Her world turned right-side-up again in a second, as she looked at the
face of the man with ideas. She knew the type; half-right, half-cocked,
half-successful, flitting from one monomania to another like a bee pollinating
flowers, gathering little fruit but leaving seeds behind. She was nothing to
him, personally, but the raw material for a monograph. The risks she took did
not appall his imagination, she was not a person but a disease state. She
smiled upon him, slowly, wildly, knowing him then for her ally in the enemy
camp.
"How do you do, Dr. Vaagen? How would you like to write the paper of a
lifetime?"
The Residence man barked a laugh. "She's got your number, Vaagen."

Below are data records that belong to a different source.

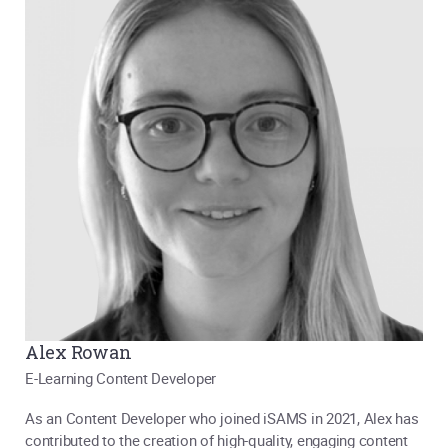
Alex Rowan
E-Learning Content Developer
As an Content Developer who joined iSAMS in 2021, Alex has
contributed to the creation of high-quality, engaging content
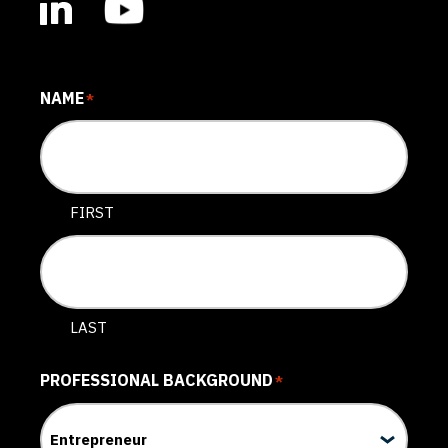
NAME
*
FIRST
LAST
PROFESSIONAL BACKGROUND
*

He smiled back, astonished to be so instantly understood. "You realize, I
can't guarantee any results. . . ."
"Results!" interrupted her man. "My God, you'd better let her know what
your idea of results is. Or show her the pictures-no, don't do that. Milady,"
he turned to her, "the treatment he's discussing was last tried twenty years
ago. It did irreparable damage to the mothers. And the results-the very best
results you could hope for would be a twisted cripple. Perhaps much worse.
Indescribably worse."
"Jellyfish describes it pretty well," said Vaagen.
"You're inhuman, Vaagen!" snapped her man, with a glance her way to check
the distress quotient.
"A viable jellyfish, Dr. Vaagen?" asked Cordelia, intent.
"Mm. Maybe," he replied, inhibited by his colleagues' angry glares. "But
there is the difficulty of what happens to the mothers when the treatment is
applied in vivo."
"So, can't you do it in vitro?" Cordelia asked the obvious question.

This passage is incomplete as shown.